§ **Task prompt**
Every line with the word "serve" in it should be extracted from the data that follows.

[Stored items]

● ● ● ●

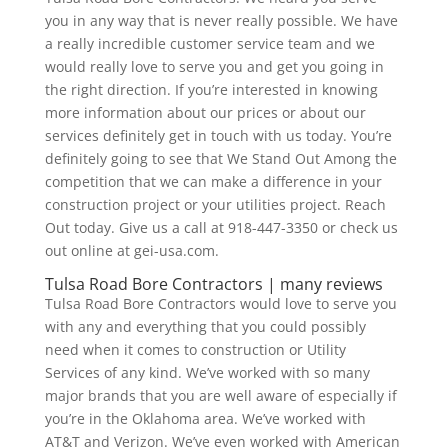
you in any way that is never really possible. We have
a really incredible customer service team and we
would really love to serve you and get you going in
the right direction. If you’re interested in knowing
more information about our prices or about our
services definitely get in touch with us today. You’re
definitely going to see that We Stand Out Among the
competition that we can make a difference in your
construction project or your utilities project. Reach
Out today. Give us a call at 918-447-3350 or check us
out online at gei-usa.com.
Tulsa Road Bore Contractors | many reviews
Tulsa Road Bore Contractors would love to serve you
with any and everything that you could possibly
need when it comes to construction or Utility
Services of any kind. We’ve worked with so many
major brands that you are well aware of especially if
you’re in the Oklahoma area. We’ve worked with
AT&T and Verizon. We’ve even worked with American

● ● ● ●

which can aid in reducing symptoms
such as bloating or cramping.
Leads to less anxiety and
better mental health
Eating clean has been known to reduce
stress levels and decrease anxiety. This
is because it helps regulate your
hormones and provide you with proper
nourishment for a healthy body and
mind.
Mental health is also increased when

● ● ● ●

§ **Solution for this task**
would really love to serve you and get you going in
Tulsa Road Bore Contractors would love to serve you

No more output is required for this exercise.